PROBLEM DESCRIPTION: The answer must consist of each line below that contains the string "Français".

SUPPLIED ENTRIES:
□ □ □ □ □ □ □
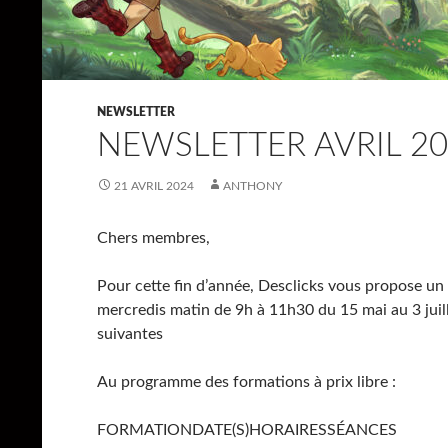
NEWSLETTER
NEWSLETTER AVRIL 2
21 AVRIL 2024
ANTHONY
Chers membres,
Pour cette fin d’année, Desclicks vous propose un
mercredis matin de 9h à 11h30 du 15 mai au 3 juill
suivantes
Au programme des formations à prix libre :
FORMATIONDATE(S)HORAIRESSÉANCES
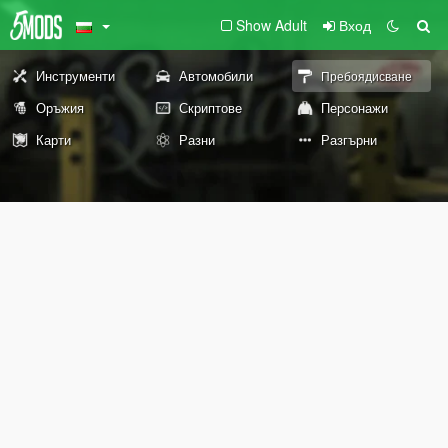
Show Adult
Вход
Инструменти
Автомобили
Пребоядисване
Оръжия
Скриптове
Персонажи
Карти
Разни
Разгърни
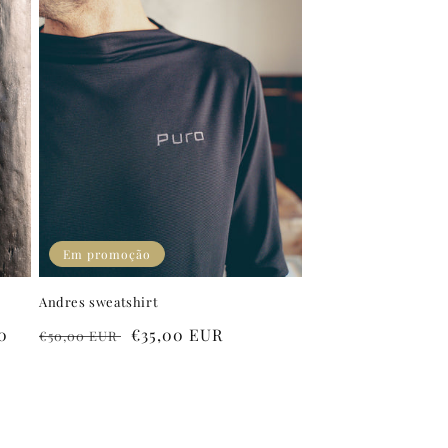
Em promoção
Andres sweatshirt
0
Preço
Preço
€35,00 EUR
€50,00 EUR
normal
de
saldo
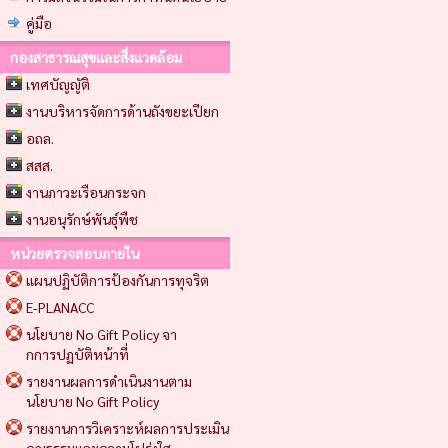
คู่มือ
กองสาธารณสุขและสิ่งแวดล้อม
เทศบัญญัติ
งานบริหารจัดการด้านถังขยะเปียก
อถล.
สสส.
งานภาวะเรือนกระจก
งานอนุรักษ์พันธุ์พืช
หน่วยตรวจสอบภายใน
แผนปฏิบัติการป้องกันการทุจริต
E-PLANACC
นโยบาย No Gift Policy จา
กการปฏบัติหน้าที่
รายงานผลการดำเนินงานตาม
นโยบาย No Gift Policy
รายงานการวิเคราะห์ผลการประเมิน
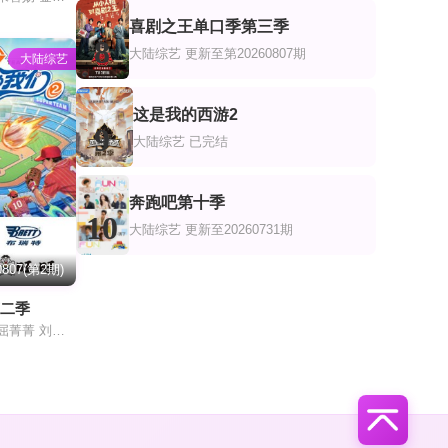
喜剧之王单口季第三季
8
大陆综艺
更新至第20260807期
大陆综艺
这是我的西游2
9
大陆综艺
已完结
奔跑吧第十季
10
大陆综艺
更新至20260731期
807(第2期)
第二季
蒋璐霞 李菲儿 屈菁菁 刘维 吴俊霆 赵辰龙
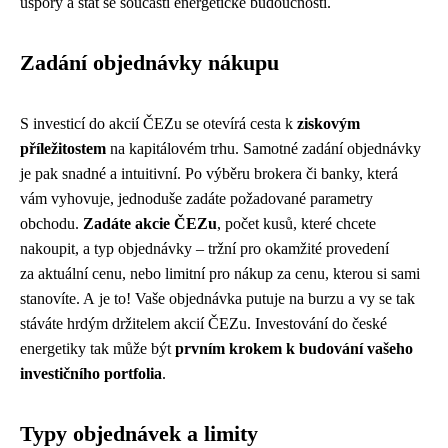
úspory a stát se součástí energetické budoucnosti.
Zadání objednávky nákupu
S investicí do akcií ČEZu se otevírá cesta k
ziskovým
příležitostem
na kapitálovém trhu. Samotné zadání objednávky
je pak snadné a intuitivní. Po výběru brokera či banky, která
vám vyhovuje, jednoduše zadáte požadované parametry
obchodu.
Zadáte akcie ČEZu
, počet kusů, které chcete
nakoupit, a typ objednávky – tržní pro okamžité provedení
za aktuální cenu, nebo limitní pro nákup za cenu, kterou si sami
stanovíte. A je to! Vaše objednávka putuje na burzu a vy se tak
stáváte hrdým držitelem akcií ČEZu. Investování do české
energetiky tak může být
prvním krokem k budování vašeho
investičního portfolia
.
Typy objednávek a limity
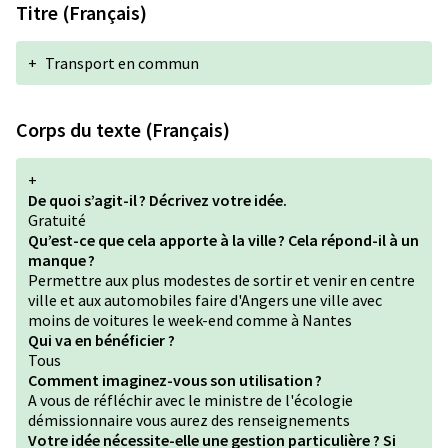
Titre (Français)
+
Transport en commun
Corps du texte (Français)
+
De quoi s’agit-il ? Décrivez votre idée.
Gratuité
Qu’est-ce que cela apporte à la ville ? Cela répond-il à un
manque ?
Permettre aux plus modestes de sortir et venir en centre
ville et aux automobiles faire d'Angers une ville avec
moins de voitures le week-end comme à Nantes
Qui va en bénéficier ?
Tous
Comment imaginez-vous son utilisation ?
A vous de réfléchir avec le ministre de l'écologie
démissionnaire vous aurez des renseignements
Votre idée nécessite-elle une gestion particulière ? Si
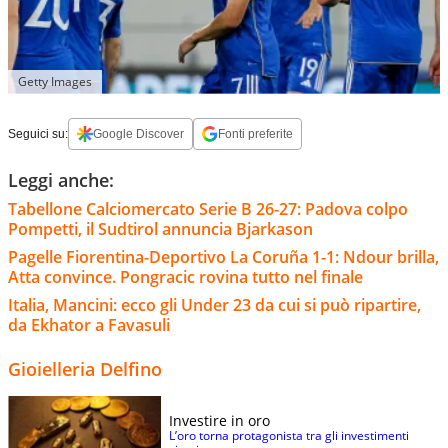
Getty Images
Seguici su:
Google Discover
Fonti preferite
Leggi anche:
Tabellone Calciomercato Serie B 26-27: Padova colpo
Pompetti, il Sudtirol annuncia Bjarkason
Pagelle Fiorentina-Deportivo La Coruña 1-1: Ndour brilla,
Atta convince. Pongracic rovina tutto nel finale
Italia, Mancini: ecco gli Under 23 da cui si può ripartire,
da Ekhator a Favasuli
Gioielleria Delfino
Investire in oro
L’oro torna protagonista tra gli investimenti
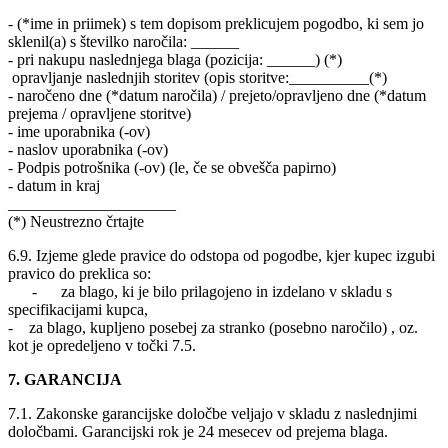
- (*ime in priimek) s tem dopisom preklicujem pogodbo, ki sem jo
sklenil(a) s številko naročila: ______
- pri nakupu naslednjega blaga (pozicija: ______) (*)
opravljanje naslednjih storitev (opis storitve:__________(*)
- naročeno dne (*datum naročila) / prejeto/opravljeno dne (*datum
prejema / opravljene storitve)
- ime uporabnika (-ov)
- naslov uporabnika (-ov)
- Podpis potrošnika (-ov) (le, če se obvešča papirno)
- datum in kraj
_____________________
(*) Neustrezno črtajte
6.9. Izjeme glede pravice do odstopa od pogodbe, kjer kupec izgubi
pravico do preklica so:
- za blago, ki je bilo prilagojeno in izdelano v skladu s
specifikacijami kupca,
- za blago, kupljeno posebej za stranko (posebno naročilo) , oz.
kot je opredeljeno v točki 7.5.
7. GARANCIJA
7.1. Zakonske garancijske določbe veljajo v skladu z naslednjimi
določbami. Garancijski rok je 24 mesecev od prejema blaga.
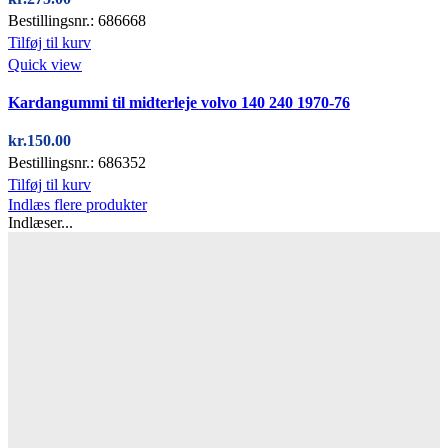
Bestillingsnr.: 686668
Tilføj til kurv
Quick view
Kardangummi til midterleje volvo 140 240 1970-76
kr.
150.00
Bestillingsnr.: 686352
Tilføj til kurv
Indlæs flere produkter
Indlæser...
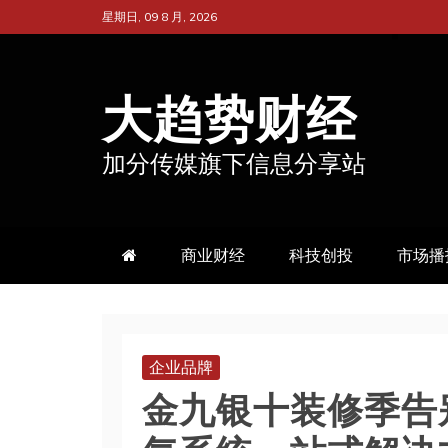
跳
星期日, 09 8 月, 2026
至
内
大趋势财经
容
加分传媒旗下信息分享站
商业财经
科技创投
市场播
企业品牌
金九银十装修季告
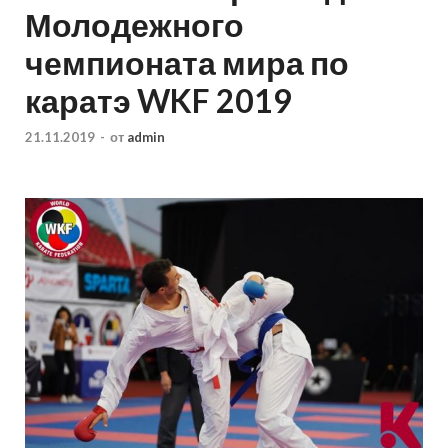
Молодежного
чемпионата мира по
каратэ WKF 2019
21.11.2019
-
от
admin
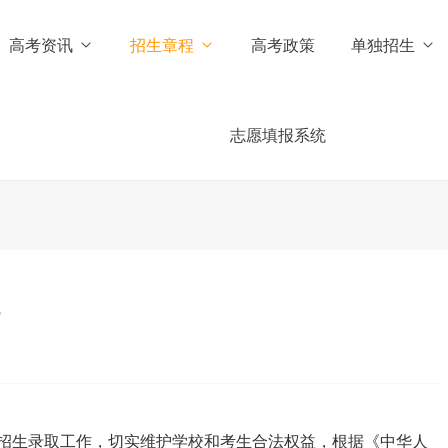
高考资讯
招生章程
高考政策
单独招生
志愿填报系统
招生录取工作，切实维护学校和考生合法权益，根据《中华人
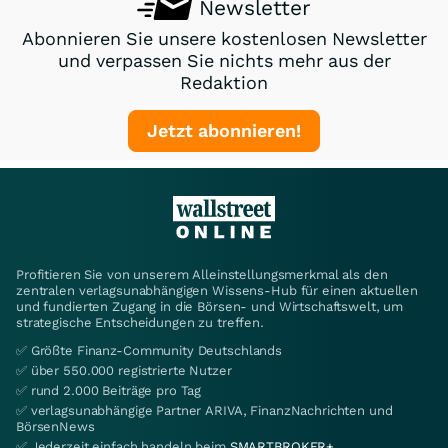
Newsletter
Abonnieren Sie unsere kostenlosen Newsletter
und verpassen Sie nichts mehr aus der
Redaktion
Jetzt abonnieren!
Profitieren Sie von unserem Alleinstellungsmerkmal als den
zentralen verlagsunabhängigen Wissens-Hub für einen aktuellen
und fundierten Zugang in die Börsen- und Wirtschaftswelt, um
strategische Entscheidungen zu treffen.
✅ Größte Finanz-Community Deutschlands
✅ über 550.000 registrierte Nutzer
✅ rund 2.000 Beiträge pro Tag
✅ verlagsunabhängige Partner ARIVA, FinanzNachrichten und
BörsenNews
✅ Jederzeit einfach handeln beim
SMARTBROKER+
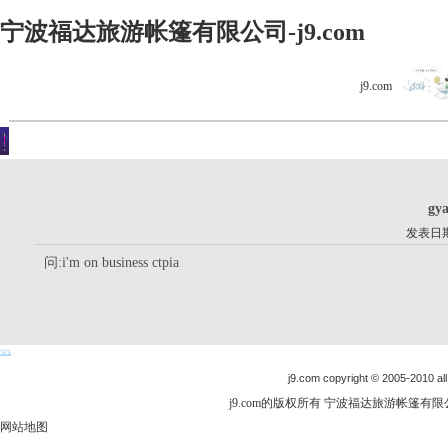
宁波福达旅游帐篷有限公司-j9.com
j9.com
客户留言
你现在的位置是：j9.com首页 > 客户留言 > 详细内容
gy
发表日期：
问:i'm on business ctpia
j9.com copyright © 2005-2010 all
j9.com的版权所有 宁波福达旅游帐篷有限公司
网站地图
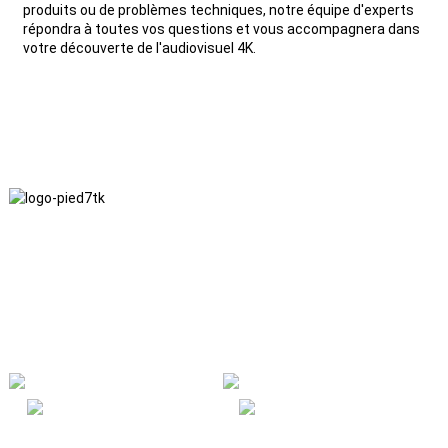
produits ou de problèmes techniques, notre équipe d'experts
répondra à toutes vos questions et vous accompagnera dans
votre découverte de l'audiovisuel 4K.
Nous adhérons à une philosophie d'entreprise fondée sur
l'honnêteté, l'intérêt mutuel et les résultats gagnant-gagnant, ainsi
qu'à un principe commercial visant des réalisations de qualité à
l'avenir.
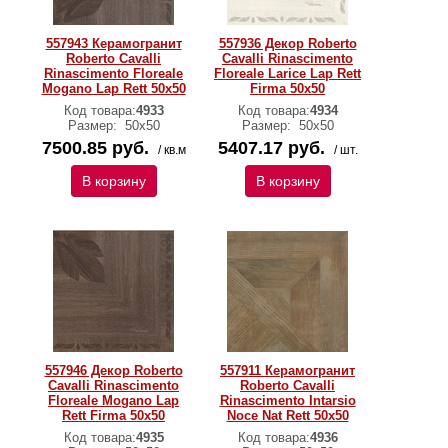
557943 Керамогранит
557936 Декор Roberto
Roberto Cavalli
Cavalli Rinascimento
Rinascimento Floreale
Floreale Larice Lap Rett
Mogano Lаp Rett 50х50
Firma 50x50
Код товара:
4933
Код товара:
4934
Размер:
50x50
Размер:
50x50
7500.85 руб.
5407.17 руб.
/ кв.м
/ шт.
В корзину
В корзину
557946 Декор Roberto
557911 Керамогранит
Cavalli Rinascimento
Roberto Cavalli
Floreale Mogano Lap
Rinascimento Intarsio
Rett Firma 50x50
Noce Nat Rett 50x50
Код товара:
4935
Код товара:
4936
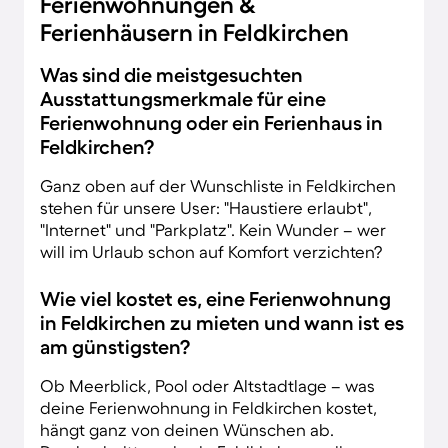
Ferienwohnungen &
Ferienhäusern in Feldkirchen
Was sind die meistgesuchten
Ausstattungsmerkmale für eine
Ferienwohnung oder ein Ferienhaus in
Feldkirchen?
Ganz oben auf der Wunschliste in Feldkirchen
stehen für unsere User: "Haustiere erlaubt",
"Internet" und "Parkplatz". Kein Wunder – wer
will im Urlaub schon auf Komfort verzichten?
Wie viel kostet es, eine Ferienwohnung
in Feldkirchen zu mieten und wann ist es
am günstigsten?
Ob Meerblick, Pool oder Altstadtlage – was
deine Ferienwohnung in Feldkirchen kostet,
hängt ganz von deinen Wünschen ab.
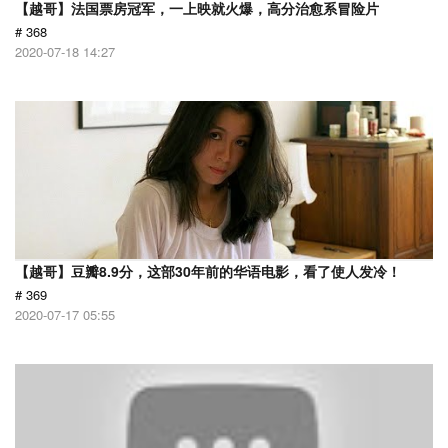
【越哥】法国票房冠军，一上映就火爆，高分治愈系冒险片
# 368
2020-07-18 14:27
【越哥】豆瓣8.9分，这部30年前的华语电影，看了使人发冷！
# 369
2020-07-17 05:55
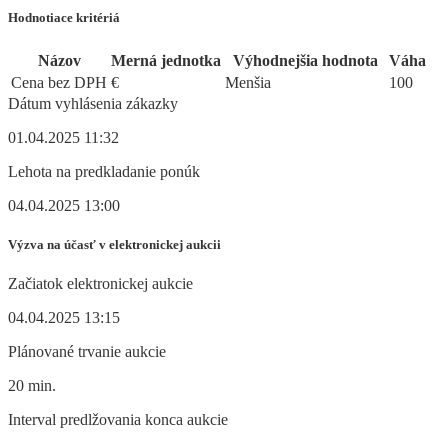
Hodnotiace kritériá
Názov
Merná jednotka
Výhodnejšia hodnota
Váha
Cena bez DPH
€
Menšia
100
Dátum vyhlásenia zákazky
01.04.2025 11:32
Lehota na predkladanie ponúk
04.04.2025 13:00
Výzva na účasť v elektronickej aukcii
Začiatok elektronickej aukcie
04.04.2025 13:15
Plánované trvanie aukcie
20 min.
Interval predlžovania konca aukcie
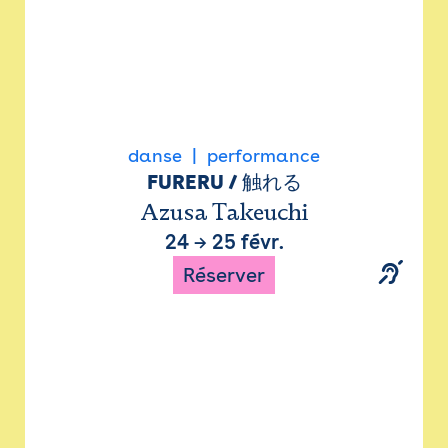
danse
performance
FURERU / 触れる
Azusa Takeuchi
24
→
25 févr.
Réserver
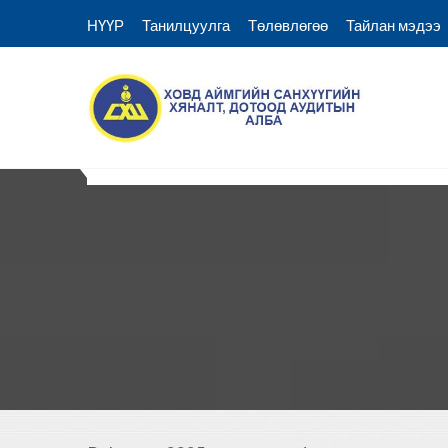
Skip
НҮҮР
Танилцуулга
Төлөвлөгөө
Тайлан мэдээ
to
content
Ховд аймгийн Санхүүгий
Ховд Санхүү хяналт аудитын алба
НҮҮР
Танилцуулга
Төлөвлөгөө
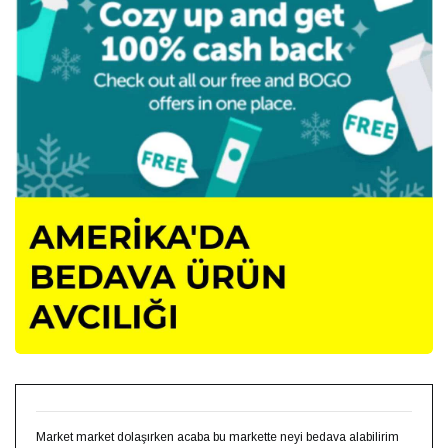
Market market dolaşırken acaba bu markette neyi bedava alabilirim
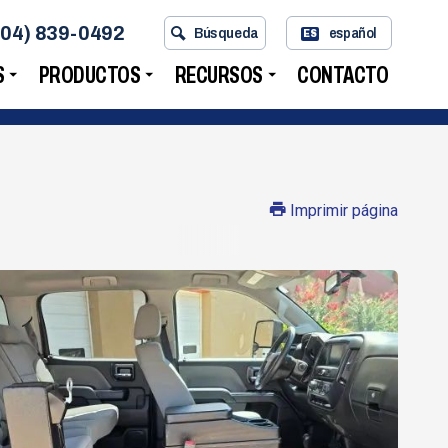
704) 839-0492
Búsqueda
español
ES
S
PRODUCTOS
RECURSOS
CONTACTO
Imprimir página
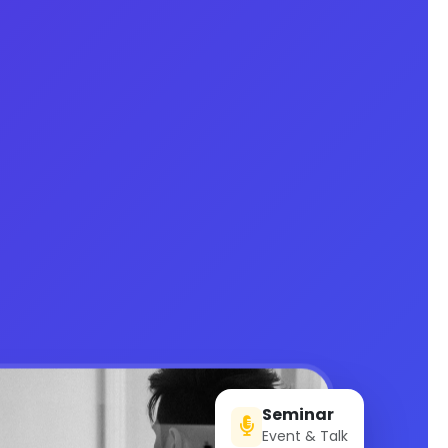
Seminar
Event & Talk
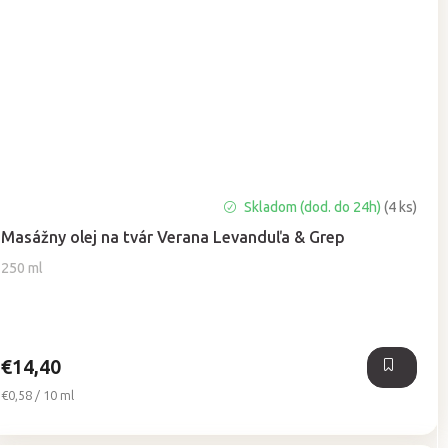
Priemerné
Skladom (dod. do 24h)
(4 ks)
hodnotenie
Masážny olej na tvár Verana Levanduľa & Grep
produktu
je
250 ml
5,0
z
5
hviezdičiek.
€14,40
Jednotková
€0,58 / 10 ml
cena:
□ □ □ □ □ □ □
ANSWER SECTION:
Titre (Français)
Corps du texte (Français)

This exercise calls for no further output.